No. That's expected. Your range is a value type, so it got copied when you used it with foreach. Otherwise, if you did

Foo foo
foreach(val; foo)
{}
assert(foo.empty);

that assertion would pass, but it doesn't, and it shouldn't. If your range was a reference type (e.g. if it were a class or it was like the ranges in std.stdio which deal with I/O), then using it with foreach would consume it, but that won't happen with a value type range.

- Jonathan M Davis
May 16, 2012
Nick Sabalausky:

> It seems that foreach is iterating over an implicit copy of 'foo' instead of
> 'foo' itself. Is this correct behavior, or a DMD bug?
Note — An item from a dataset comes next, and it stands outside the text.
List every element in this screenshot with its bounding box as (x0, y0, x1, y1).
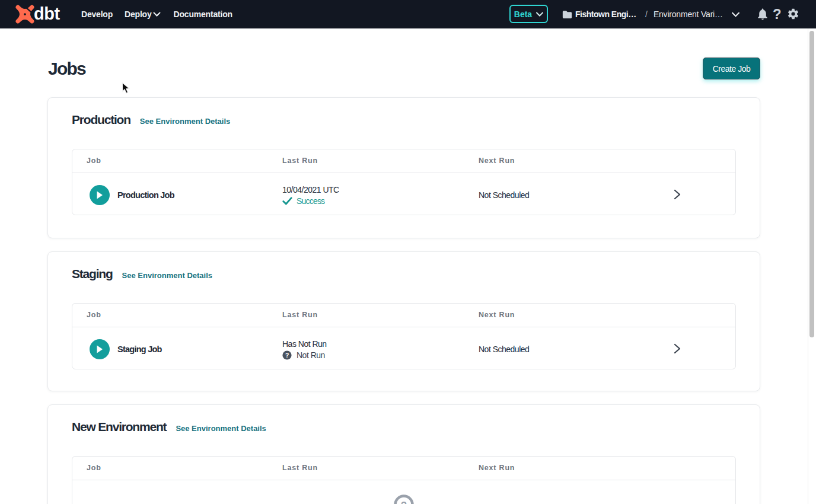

This program prints "[11, 21, 31]" so for fixed-size arrays (that
are values as much as structs) it doesn't perform a copy:


import std.stdio;
void main() {
     int[3] a = [10, 20, 30];
     foreach (ref x; a)
         x++;
     writeln(a);
}

Bye,
bearophile
May 16, 2012
On Wednesday, May 16, 2012 09:15:06 bearophile wrote:
> Nick Sabalausky:
> > It seems that foreach is iterating over an implicit copy of
> > 'foo' instead of
> > 'foo' itself. Is this correct behavior, or a DMD bug?
> 
> This program prints "[11, 21, 31]" so for fixed-size arrays (that are values as much as structs) it doesn't perform a copy:
> 
> 
> import std.stdio;
> void main() {
>       int[3] a = [10, 20, 30];
>       foreach (ref x; a)
>           x++;
>       writeln(a);
> }

It probably slices the array, which would mean that it was operating on a dynamic array rather than a static one. But it could just generate different code for static arrays.

- Jonathan M Davis
May 16, 2012
On Wednesday, 16 May 2012 at 07:04:09 UTC, Jonathan M Davis wrote:
> that assertion would pass, but it doesn't, and it shouldn't. If your range was a reference type (e.g. if it were a class or it was like the ranges in std.stdio which deal with I/O), then using it with foreach would consume it, but that won't happen with a value type range.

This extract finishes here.